[Source data]
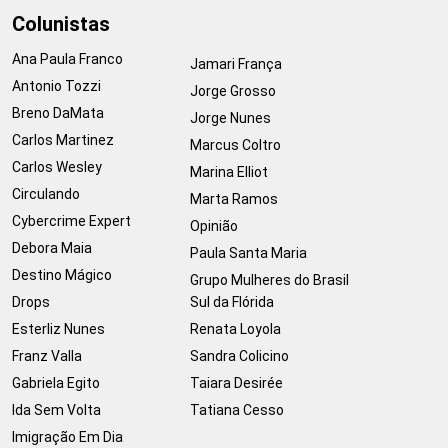
Colunistas
Ana Paula Franco
Jamari França
Antonio Tozzi
Jorge Grosso
Breno DaMata
Jorge Nunes
Carlos Martinez
Marcus Coltro
Carlos Wesley
Marina Elliot
Circulando
Marta Ramos
Cybercrime Expert
Opinião
Debora Maia
Paula Santa Maria
Destino Mágico
Grupo Mulheres do Brasil
Drops
Sul da Flórida
Esterliz Nunes
Renata Loyola
Franz Valla
Sandra Colicino
Gabriela Egito
Taiara Desirée
Ida Sem Volta
Tatiana Cesso
Imigração Em Dia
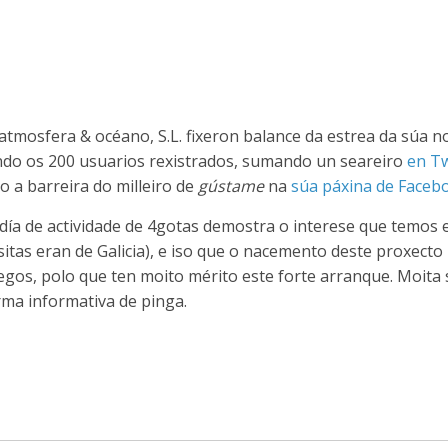
tmosfera & océano, S.L. fixeron balance da estrea da súa n
do os 200 usuarios rexistrados, sumando un seareiro
en Tw
o a barreira do milleiro de
gústame
na
súa páxina de Faceb
día de actividade de 4gotas demostra o interese que temos e
sitas eran de Galicia), e iso que o nacemento deste proxecto
gos, polo que ten moito mérito este forte arranque. Moita 
rma informativa de pinga.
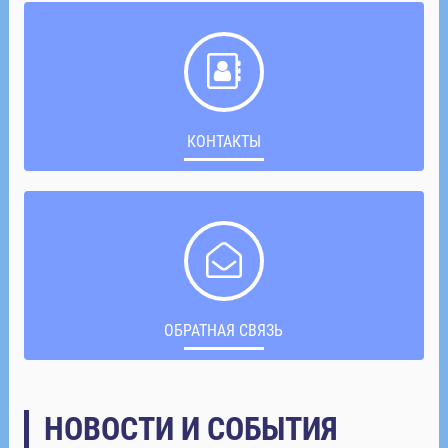
КОНТАКТЫ
ОБРАТНАЯ СВЯЗЬ
НОВОСТИ И СОБЫТИЯ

• _Exercise_
Copy the entries exactly. No pictures.

• _Result_
Colunistas
Ana Paula Franco
Jamari França
Antonio Tozzi
Jorge Grosso
Breno DaMata
Jorge Nunes
Carlos Martinez
Marcus Coltro
Carlos Wesley
Marina Elliot
Circulando
Marta Ramos
Cybercrime Expert
Opinião
Debora Maia
Paula Santa Maria
Destino Mágico
Grupo Mulheres do Brasil
Drops
Sul da Flórida
Esterliz Nunes
Renata Loyola
Franz Valla
Sandra Colicino
Gabriela Egito
Taiara Desirée
Ida Sem Volta
Tatiana Cesso
Imigração Em Dia
tmosfera & océano, S.L. fixeron balance da estrea da súa n
do os 200 usuarios rexistrados, sumando un seareiro
en Tw
o a barreira do milleiro de
gústame
na
súa páxina de Faceb
día de actividade de 4gotas demostra o interese que temos e
sitas eran de Galicia), e iso que o nacemento deste proxecto
gos, polo que ten moito mérito este forte arranque. Moita 
rma informativa de pinga.
КОНТАКТЫ
ОБРАТНАЯ СВЯЗЬ
НОВОСТИ И СОБЫТИЯ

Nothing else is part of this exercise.